Hakan Ali Toker bestelerinden oluşan Taurus Mountains (Toros Dağları) albümü dijital olarak geçtiğimiz ay yayımlandı. Albüm Açık Radyo tarafından 2019’un En İyi Caz Albümleri listesine alındı.
Piyanoda Hakan Ali Toker, çelloda Murat Süngü, davulda Erdem Göymen var. Kayıt, mix, mastering ve müzik yapımcılığı Hakan Kurşun’a ait.
Türk müziğine, Klasik Batı Müziği’ne, caz ve etnik müziklere, Orta Asya ve Güney Amerika müziklerine ilgisiyle ve bilindik eserlere farklı yorumlar getirmesiyle de tanınıyor Toker.
Biz daha çok Taurus Mountains albümünü konuştuk; ancak Alla Turca Alla Toker albümündeki Yine Bir Gülnihal, Fikrimin İnce Gülü, Huysuz ve Tatlı Kadın* gibi eserlere getirdiği yorumları da dinlemenizi isterim.
Bu arada Toker Messing Around albümü de ABD’de Global Music Awards’ta gümüş madalya aldı ve The Art Music Lounge tarafından Toker yılın yorumcusu seçildi.

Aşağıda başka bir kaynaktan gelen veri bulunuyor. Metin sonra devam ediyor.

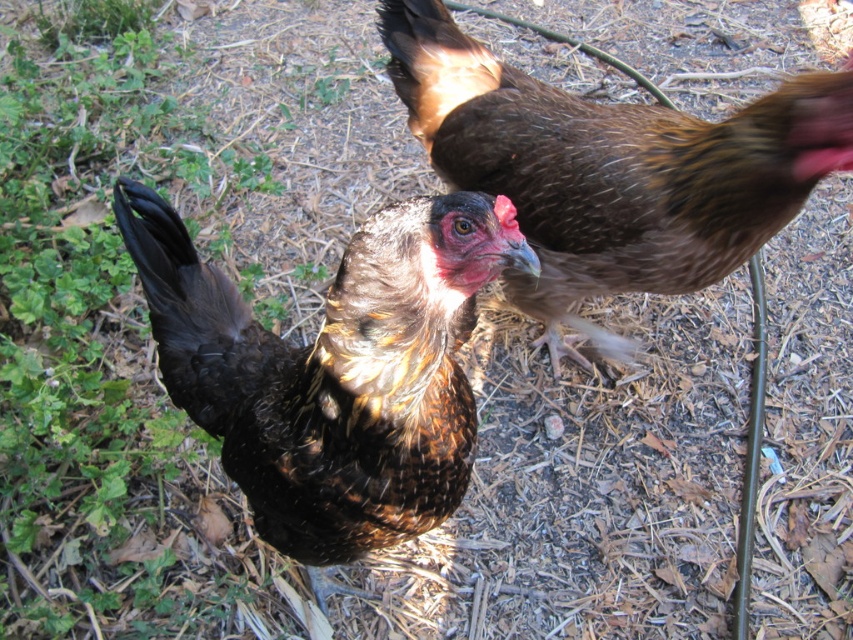 You are standing at the origin point in the image. The brown speckled feathered chicken at center is at coordinates 0.578, 0.393. If you want to walk directly towards it, in which direction should you move?

The brown speckled feathered chicken at center is located at coordinates (334, 369). Since the coordinate system is not specified, but assuming standard image coordinates where the origin is at the bottom left corner, moving towards increasing x and y would mean moving right and up. However, without explicit coordinate details, the safest answer is to state the direction based on the given coordinates. Alternatively, if the origin is top left, then x increases right, y increases down. But since the user

You are standing at the point marked by the coordinates point (334, 369). Looking around, you see a brown speckled feathered chicken at center and another chicken in the background. Which chicken is closer to you?

The point (334, 369) is on the brown speckled feathered chicken at center, so this chicken is closer to you than the other chicken in the background.

You are standing in the field with the two chickens. You want to place a small treat exactly at point (199,362). If your hand is currently at 4 feet from the ground, will you need to reach up or down to place the treat?

The distance of point (199,362) from camera is 4.62 feet. Since your hand is at 4 feet from the ground, you will need to reach up to place the treat at point (199,362) as it is higher than your current hand position.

Toker ile müziklerini severek çaldığı Sophie Menter, Cécile Chaminade, Fanny Mendelssohn ve nicelerini, işi gücü bırakıp haftalarca boogie-woogie dinleyip çalışmasını, solo klavsenle halk türkülerimizi çalacağı yakın zamandaki konserini ve nasıl bir dinleyici tahayyül ettiğini konuştuk.

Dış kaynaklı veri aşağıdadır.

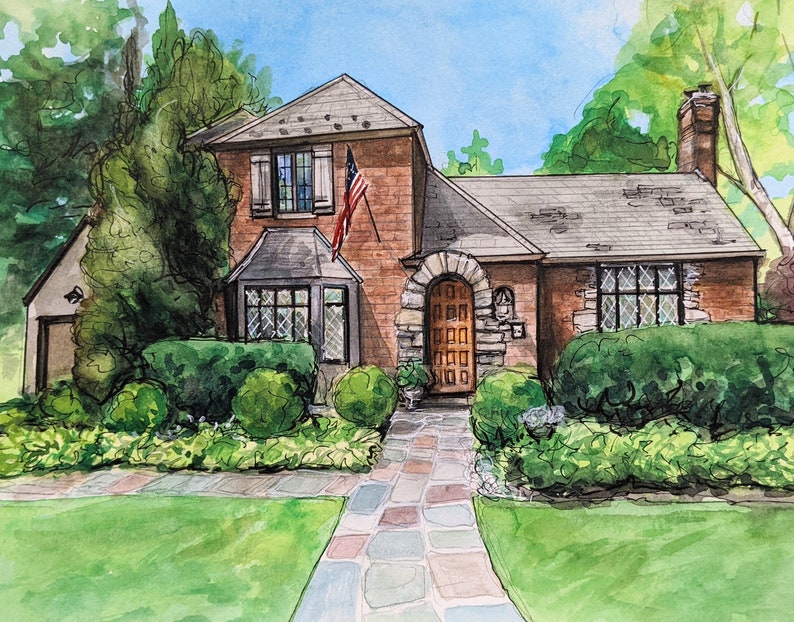 Where is `front door`? This screenshot has height=622, width=794. front door is located at coordinates (457, 351).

İyi müzik dinlemek hepimizin hakkı. Bize bu güzellikleri yaşattıkları için emeği geçenlere teşekkürü bir borç bilirim.
Erik Satie’nin Gymnopédie’si ile sizin Gymnopedie Orientale’iniz birbiri ile ne kadar konuşuyor?
Hakan Ali Toker: Eric Satie eksantrik ve espritüel bir besteciydi. Üç adet besteleyip numaralandırdığı Gymnopédie'lerinin her biri aynı ağır 3/4 tempoda, benzer karakterde. Bestecinin üç adet de Saraband’ı, 3 adet Noktürn’ü var. Saraband ve Noktürn daha önceki ve sonraki besteciler tarafından da kullanılmış, klasik müzikte gelenekleşmiş formlar. Gymnopédie’leri de aynı şekilde numaralandırmakla yeni bir form yaratmak istediğini zannetmişimdir hep. Oysaki müzik sözlüklerinde bu terim, antik dönemde Spartalı gençlerin bayramlarda yaptıkları çıplak bir dans olarak geçiyor. Satie’nin Gymnopédie’leri Antik Yunan/Sparta müziğini canlandırma girişiminden ziyade bu terimi kullanan romantik şair ve ressamların eserlerinden esinlenmiş gibi duruyor. Satie’den başka Gymonpédie besteleyen birine de hiç rastlamadım. Ondan sonraki ilk sivri akıllı belki de benimdir. Onunkilerle aynı tartımda, aynı tempoda ve aynı eşlik kalıbına sahip olmakla birlikte melodik içerik olarak Doğu’dan -Saba makamı- yola çıkan bir eser bestelediğim için adına Gymnopedie Orientale dedim.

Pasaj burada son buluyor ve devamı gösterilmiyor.